The conflict in Donbas will not end until there is a regime change in Kyiv. As long as the nationalists rule Ukraine there can be no change in the situation. But whoever wins the Ukrainian elections will continue to serve the interests of the US. Ukraine will be torn into two parts, a Western and an Eastern state. The Donbas will not likely ever return to Ukraine; it has developed its own managerial system, culture and economy. The “Donbas model” suits the needs of the Eastern part of Ukraine better than the Kyiv model.
Extreme nationalists were the driving force in the 2014 coup that brought Poroshenko to power in Ukraine.

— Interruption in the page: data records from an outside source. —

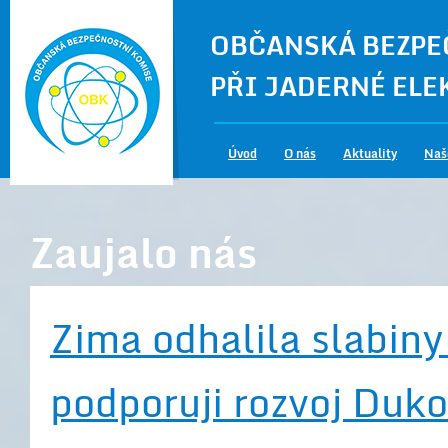
OBČANSKÁ BEZPE
PŘI JADERNÉ EL
Úvod
O nás
Aktuality
Naš
Zaujalo nás
Zima odhalila slabiny
podporuji rozvoj Duk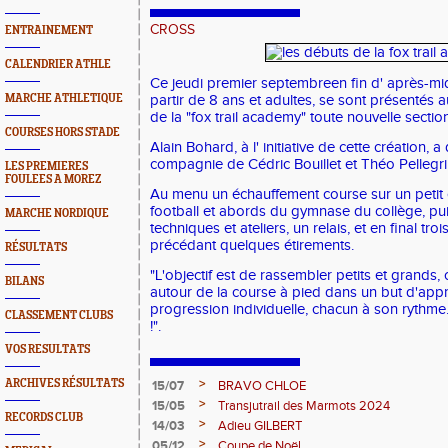
CROSS
ENTRAINEMENT
CALENDRIER ATHLE
Ce jeudi premier septembreen fin d' après-mi
MARCHE ATHLETIQUE
partir de 8 ans et adultes, se sont présentés 
de la "fox trail academy" toute nouvelle sectio
COURSES HORS STADE
Alain Bohard, à l' initiative de cette création, a
compagnie de Cédric Bouillet et Théo Pellegri
LES PREMIERES
FOULEES A MOREZ
Au menu un échauffement course sur un petit c
football et abords du gymnase du collège, p
MARCHE NORDIQUE
techniques et ateliers, un relais, et en final tro
précédant quelques étirements.
RÉSULTATS
"L'objectif est de rassembler petits et grands
BILANS
autour de la course à pied dans un but d'app
progression individuelle, chacun à son rythme.
CLASSEMENT CLUBS
!".
VOS RESULTATS
>
ARCHIVES RÉSULTATS
15/07
BRAVO CHLOE
>
15/05
Transjutrail des Marmots 2024
RECORDS CLUB
>
14/03
Adieu GILBERT
>
05/12
Coupe de Noël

Recurring pro-Kremlin narrative painting the 2013-14 Euromaidan protests as a far-right uprising which culminated in a coup against the democratically elected President Yanukovych. It fits the wider portrayal of Ukrainian politics as dominated by "fascists." Radical nationalists played a very limited role throughout the Euromaidan, had not initiated the protests in the first place, and did not install the Poroshenko to power. Petro Poroshenko won the presidency in a competitive and transparent election, as reported by the OSCE. The two most popular nationalist candidates won a combined 1.84% of the national vote, and their respective political parties failed to achieve the minimum electoral threshold in the October 2014 parliamentary race.